Hal ini terus berlangsung hingga Widya pun menamatkan SMA nya. Namun, cobaan kembali datang pada Widya. Karena keterbatasan ekonomi, Widya tidak dapat melanjutkan pendidikan ke tingkat universitas. Maka, Widya pun memutuskan untuk mencari kerja. Satu hari, Widya mendapat panggilan dari sebuah perusahaan elektronik besar di Indonesia. Setelah menjalani berbagai macam tes, Widya pun diterima, namun dengan syarat harus membuka hijab. Widya pun tertegun. Sempat ada rasa ragu, namun teringat ucapan gurunya saat di ROHIS tentang ketentuan muslimah mengenakan hijab, hati Widya pun kembali mantap. Ia tidak bersedia membuka hijabnya. Widya yakin, ketika ia memutuskan untuk menegakkan syariat, maka Allah swt pasti akan menolongnya.

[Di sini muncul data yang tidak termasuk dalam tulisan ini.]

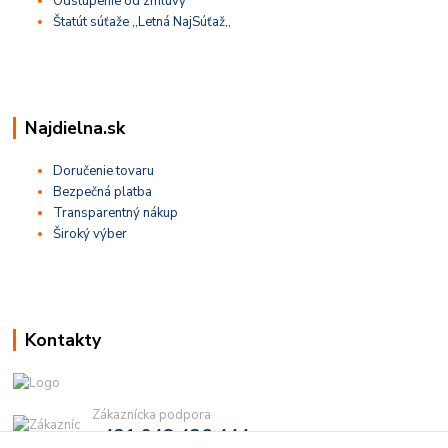
Odstúpenie od zmluvy
Štatút súťaže ,,Letná NajSúťaž,,
Najdielna.sk
Doručenie tovaru
Bezpečná platba
Transparentný nákup
Široký výber
Kontakty
Zákaznícka podpora
+421 948 436 444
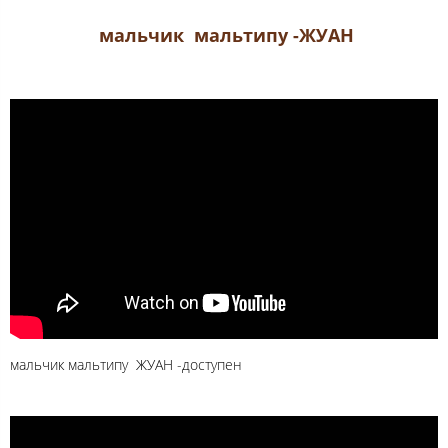
мальчик мальтипу -ЖУАН
мальчик мальтипу ЖУАН -доступен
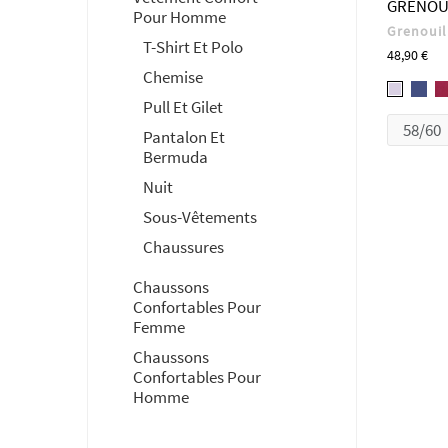
GRENOU
Pour Homme
Grenouil
T-Shirt Et Polo
Prix
48,90 €
Chemise
12
1220
Pull Et Gilet
-
-
Pantalon Et
MA
PARM
Bermuda
Nuit
Sous-Vêtements
Chaussures
Chaussons
Confortables Pour
Femme
Chaussons
Confortables Pour
Homme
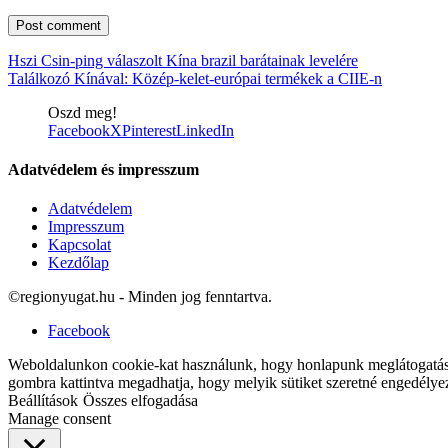
Hszi Csin-ping válaszolt Kína brazil barátainak levelére
Találkozó Kínával: Közép-kelet-európai termékek a CIIE-n
Oszd meg!
Facebook
X
Pinterest
LinkedIn
Adatvédelem és impresszum
Adatvédelem
Impresszum
Kapcsolat
Kezdőlap
©regionyugat.hu - Minden jog fenntartva.
Facebook
Weboldalunkon cookie-kat használunk, hogy honlapunk meglátogatásak
gombra kattintva megadhatja, hogy melyik sütiket szeretné engedélye
Beállítások
Összes elfogadása
Manage consent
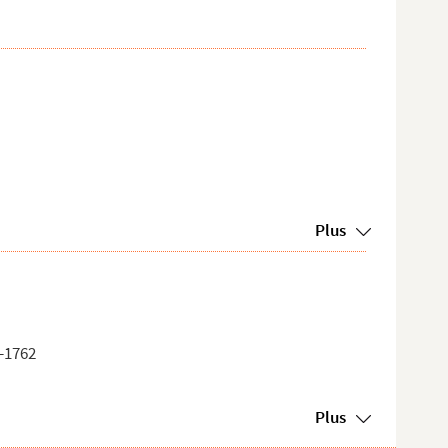
Plus
1-1762
Plus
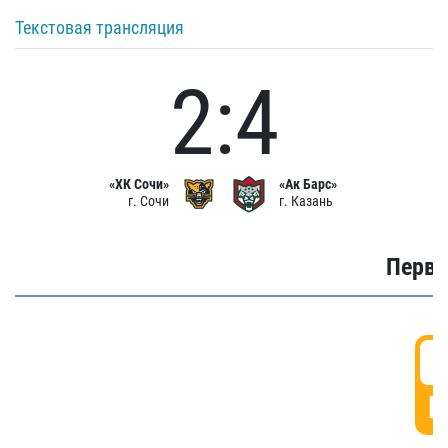
Текстовая трансляция
2:4
«ХК Сочи»
«Ак Барс»
г. Сочи
г. Казань
Первы
0
Г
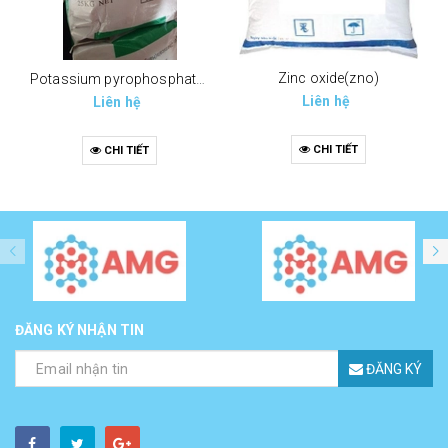
Zinc oxide(zno)
Potassium pyrophosphate (tppp) (k4p2o7)
Liên hệ
Liên hệ
CHI TIẾT
CHI TIẾT
ĐĂNG KÝ NHẬN TIN
ĐĂNG KÝ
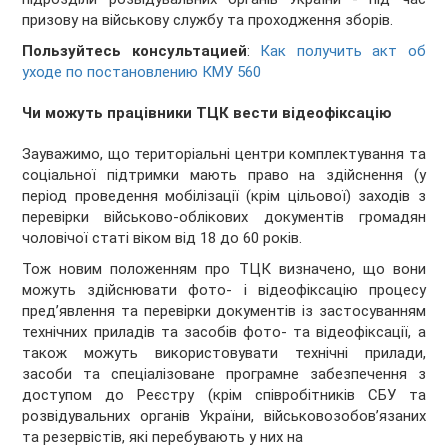
призову на військову службу та проходження зборів.
Пользуйтесь консультацией
:
Как получить акт об
уходе по постановлению КМУ 560
Чи можуть працівники ТЦК вести відеофіксацію
Зауважимо, що територіальні центри комплектування та
соціальної підтримки мають право на здійснення (у
період проведення мобілізації (крім цільової) заходів з
перевірки військово-облікових документів громадян
чоловічої статі віком від 18 до 60 років.
Тож новим положенням про ТЦК визначено, що вони
можуть здійснювати фото- і відеофіксацію процесу
пред’явлення та перевірки документів із застосуванням
технічних приладів та засобів фото- та відеофіксації, а
також можуть використовувати технічні прилади,
засоби та спеціалізоване програмне забезпечення з
доступом до Реєстру (крім співробітників СБУ та
розвідувальних органів України, військовозобов’язаних
та резервістів, які перебувають у них на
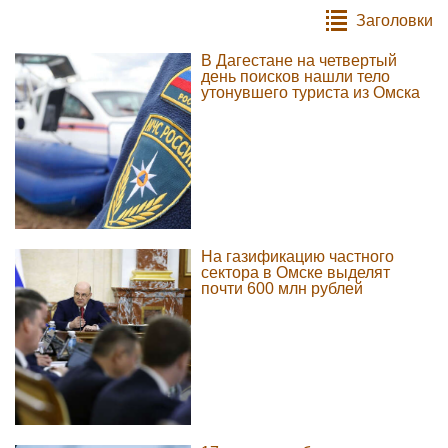
Заголовки
В Дагестане на четвертый
день поисков нашли тело
утонувшего туриста из Омска
На газификацию частного
сектора в Омске выделят
почти 600 млн рублей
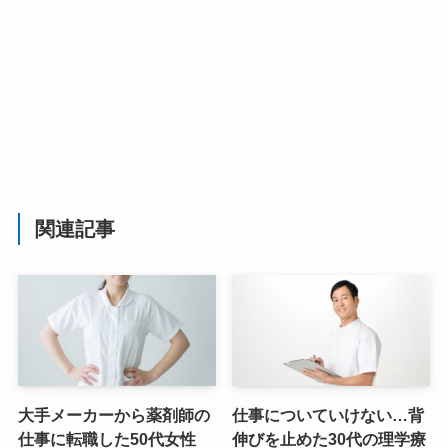
関連記事
大手メーカーから薬剤師の
仕事についていけない…背
仕事に転職した50代女性
伸びを止めた30代の理学療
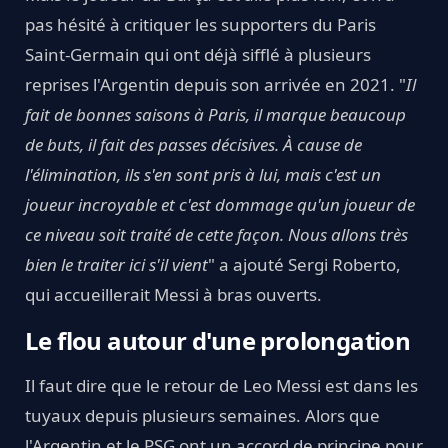
pas hésité à critiquer les supporters du Paris
Saint-Germain qui ont déjà sifflé à plusieurs
reprises l'Argentin depuis son arrivée en 2021. "
Il
fait de bonnes saisons à Paris, il marque beaucoup
de buts, il fait des passes décisives. À cause de
l'élimination, ils s'en sont pris à lui, mais c'est un
joueur incroyable et c'est dommage qu'un joueur de
ce niveau soit traité de cette façon. Nous allons très
bien le traiter ici s'il vient
" a ajouté Sergi Roberto,
qui accueillerait Messi à bras ouverts.
Le flou autour d'une prolongation
Il faut dire que le retour de Leo Messi est dans les
tuyaux depuis plusieurs semaines. Alors que
l'Argentin et le PSG ont un accord de principe pour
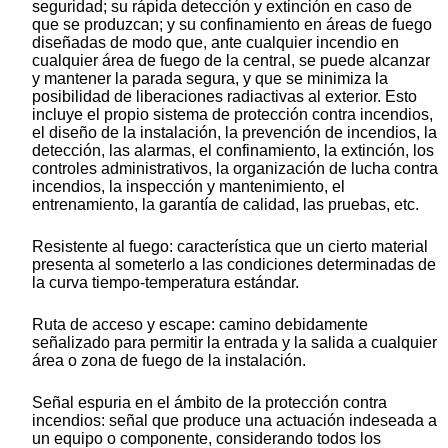
seguridad; su rápida detección y extinción en caso de
que se produzcan; y su confinamiento en áreas de fuego
diseñadas de modo que, ante cualquier incendio en
cualquier área de fuego de la central, se puede alcanzar
y mantener la parada segura, y que se minimiza la
posibilidad de liberaciones radiactivas al exterior. Esto
incluye el propio sistema de protección contra incendios,
el diseño de la instalación, la prevención de incendios, la
detección, las alarmas, el confinamiento, la extinción, los
controles administrativos, la organización de lucha contra
incendios, la inspección y mantenimiento, el
entrenamiento, la garantía de calidad, las pruebas, etc.
Resistente al fuego: característica que un cierto material
presenta al someterlo a las condiciones determinadas de
la curva tiempo-temperatura estándar.
Ruta de acceso y escape: camino debidamente
señalizado para permitir la entrada y la salida a cualquier
área o zona de fuego de la instalación.
Señal espuria en el ámbito de la protección contra
incendios: señal que produce una actuación indeseada a
un equipo o componente, considerando todos los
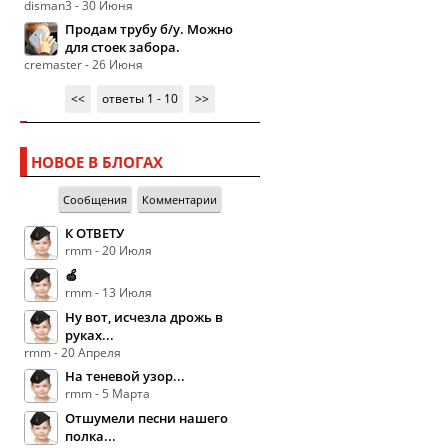
disman3 - 30 Июня
Продам трубу б/у. Можно
для стоек забора.
cremaster - 26 Июня
<<
ответы 1 - 10
>>
НОВОЕ В БЛОГАХ
Сообщения
Комментарии
К ОТВЕТУ
rmm - 20 Июля
🍏
rmm - 13 Июля
Ну вот, исчезла дрожь в
руках...
rmm - 20 Апреля
На теневой узор...
rmm - 5 Марта
Отшумели песни нашего
полка...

Namun, ternyata cobaan  tidak berhenti sampai disitu. Lamaran yang dikirim Widya ke sebuah jaringan department store terbesar di Indonesia, diterima. Saat panggilan wawancara, tanpa ada rasa sedikitpun, sang pewawancara mengatakan pada Widya, jika ingin diterima bekerja, Widya harus membuka hijabnya. Kembali Widya menolak.

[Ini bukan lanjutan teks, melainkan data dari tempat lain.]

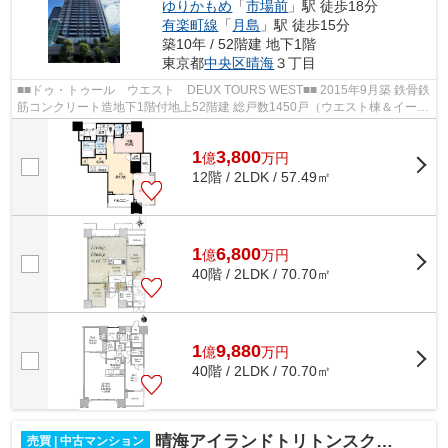
ゆりかもめ
「
市場前
」駅 徒歩18分
有楽町線
「
月島
」駅 徒歩15分
築10年 / 52階建 地下1階
東京都
中央区
晴海
３丁目
■■ドゥ・トゥール ウエスト DEUX TOURS WEST■■ 2015年9月築 鉄骨鉄
筋コンクリート造地下1階付地上52階建 総戸数1450戸（ウエスト棟＆イース
ト棟の合計） 都営大江戸線「勝どき」駅...
1
3,800
億
万
円
12階 / 2LDK / 57.49㎡
1
6,800
億
万
円
40階 / 2LDK / 70.70㎡
1
9,880
億
万
円
40階 / 2LDK / 70.70㎡
晴海アイランドトリトンスクエアビュータワー
売買 | 中古マンション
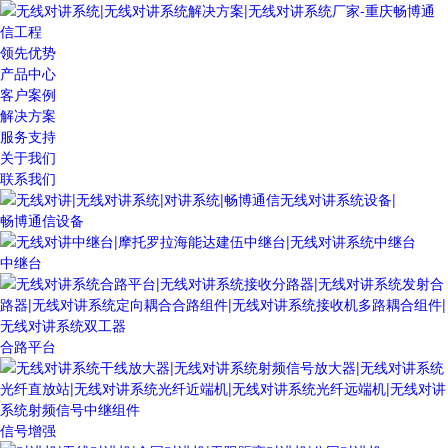
领先优势
产品中心
客户案例
解决方案
服务支持
关于我们
联系我们
畅博通信设备
中继台
合路平台
信号增强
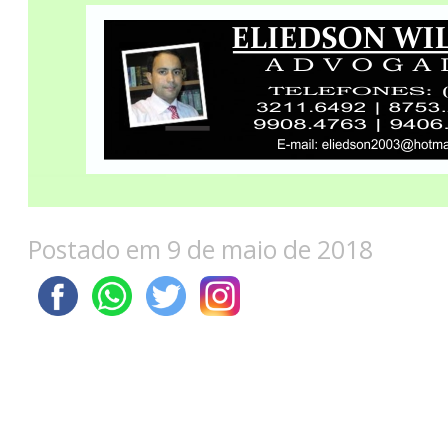
Postado em 9 de maio de 2018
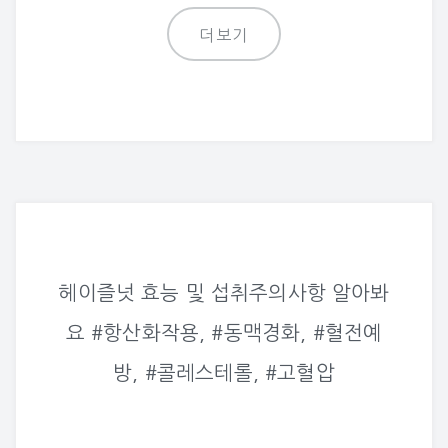
더보기
헤이즐넛 효능 및 섭취주의사항 알아봐
요 #항산화작용, #동맥경화, #혈전예
방, #콜레스테롤, #고혈압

Widya tidak putus asa, dalam hati ia yakin, Allah swt pasti memberinya rezeki. Dan benar saja, Widya diterima bekerja di sebuah perusahaan konveksi. Sebenarnya, jarak perusahaan konveksi tersebut sangat jauh dengan rumah Widya, yaitu, sekitar jalan Wahid Hasyim Jakarta Pusat. Setiap hari, ia harus naik kereta api dari stasiun Bogor sejak pukul lima dini hari dan pulang pukul delapan malam. Tapi ternyata, semakin lama, pekerjaan ini membebani jiwa Widya. Bukan karena gaji yang sangat kecil, juga bukan karena jarak yang sangat jauh. Tapi, kesempatan untuk shalat yang selalu dihalang-halangi oleh majikannya lah yang membuat Widya merasa tidak nyaman. Pekerjaan sengaja dibuat menumpuk saat-saat shalat. Jika pun shalat bisa dilaksanakan, tidak bisa dalam waktu lama. Karena majikan Widya akan segera mengeluarkan binatang peliharaannya untuk berkeliaran di sekitar tempat Widya shalat. Akhirnya, Widya pun memutuskan untuk keluar.

Widya bingung, ia tidak ingin membebani kedua orangtuanya. Namun, ia juga tidak ingin melepaskan hijabnya demi sebuah pekerjaan. Dalam kebimbangannya, seorang teman mengajak Widya untuk bekerja menjadi guru TK. Tanpa pikir panjang, Widya pun menerima ajakan itu. Walaupun gajinya tak seberapa, namun Widya merasa nyaman, karena diperbolehkan mengenakan hijab. Walau penghasilannya pas-pasan, Widya tetap berusaha menyisihkan gajinya untuk ditabung. Dengan tabungannya itulah Widya memutuskan untuk meneruskan pendidikan ke PGTK yang lamanya satu tahun.

Tamat dari PGTK, Widya diajak temannya untuk bergabung dengan sebuah TK Islam  yang baru saja didirikan. Tanpa berpikir lama, Widya segera menerima ajakan tersebut.

Dua tahun setelah bekerja, Widya merasakan kehausannya dalam beragama, tidak cukup menimba ilmu agama seminggu sekali, Widya pun memutuskan untuk kuliah lagi di sebuah sekolah tinggi agama Islam. Disinilah Widya seperti menemukan jati dirinya yang hilang. Walaupun lelah sehabis mengajar, Widya rela menempuh jarak yang jauh untuk memperdalam agamanya. Ia tidak ingin lagi mengingat-ngingat masa lalunya yang memalukan. Ia ingin bertobat. Ia ingin tetap di jalan ini. Dan ia ingin ikut menyebarkan Islam, agar tak ada lagi remaja-remaja yang mengalami kegamangan seperti dirinya.

*seperti yang dikisahkan seorang teman. Nama, wilayah tempat tinggal & sekolah adalah samaran.